De Novo assembly and annotation of the Pacific calico scallop (Argopecten ventricosus) transcriptome for immune-related gene discovery

Invertebrates' immune defense mechanisms play a critical role in pathogen recognition and elimination. De novo assembly and annotation of the Argopecten ventricosus transcriptome were performed for the immune-related gene identification. Scallops (height: 4.4 cm) were challenged with inactivated Vibrio parahaemolyticus IPNGS16. The RNA from different tissues was pooled for a single cDNA library construction sequenced by NextSeq 500 platform 2×75 paired‐end chemistry. Before de novo assembling with Trinity, reads were analyzed with FastQC, Trimmomatic, and Prinseq. Assembled sequences were analyzed by CD-HIT-EST and TransDecoder.
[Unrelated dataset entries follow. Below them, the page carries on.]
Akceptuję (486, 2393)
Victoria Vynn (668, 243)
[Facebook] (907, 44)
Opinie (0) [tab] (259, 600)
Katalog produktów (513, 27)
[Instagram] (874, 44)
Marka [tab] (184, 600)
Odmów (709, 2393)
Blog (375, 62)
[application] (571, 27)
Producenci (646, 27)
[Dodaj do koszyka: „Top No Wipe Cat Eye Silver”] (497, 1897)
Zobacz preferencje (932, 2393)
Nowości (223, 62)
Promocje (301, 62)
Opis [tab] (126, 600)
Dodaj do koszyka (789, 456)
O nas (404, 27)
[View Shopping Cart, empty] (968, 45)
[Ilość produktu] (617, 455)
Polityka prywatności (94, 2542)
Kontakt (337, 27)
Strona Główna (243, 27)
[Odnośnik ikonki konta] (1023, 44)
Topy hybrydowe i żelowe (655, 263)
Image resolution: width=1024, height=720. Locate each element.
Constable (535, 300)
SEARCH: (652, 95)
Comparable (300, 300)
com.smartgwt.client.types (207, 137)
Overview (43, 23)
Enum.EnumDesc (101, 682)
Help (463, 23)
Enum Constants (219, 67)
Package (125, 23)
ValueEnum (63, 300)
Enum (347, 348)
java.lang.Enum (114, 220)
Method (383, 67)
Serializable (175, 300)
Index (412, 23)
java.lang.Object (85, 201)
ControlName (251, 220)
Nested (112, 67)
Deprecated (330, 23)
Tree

The corresponding annotation was performed against NCBI-nr, RefSeq protein, and KAAS (KEGG) databases. The Trinity assembly yielded 107,516 contigs. TransDecoder yielded 25,285 sequences as CDSs of which, 16,123 were annotated against the NCBI-nr protein, most of them scored with Crassostrea gigas data. Gene ontology mapped sequences (15,262) were classified in molecular functions (~13,000), cellular components (~11,000), and biological processes (~13,000). The KAAS analysis showed biological categories for metabolism (13%), cellular processes (12%), genetic information processing (10%), organismal systems (19%), environmental information (13%), and human diseases (33 %). Within the organismal systems, 467 immune-related genes (KO) were identified. Sixty-four immune-related genes were annotated/blasted against the NCBI-nr and RefSeq protein databases. An RT-qPCR was performed to analyze the expression level of immune-related genes obtained in the transcriptome analysis in scallops (height 4.5 cm) treated with probiotic bacilli added to culture water. Bacilli significantly increased the expression of the HSP70 and PGRP genes. The gene transcripts analysis of A. ventricosus will better understand its immune response against pathogens in culture systems.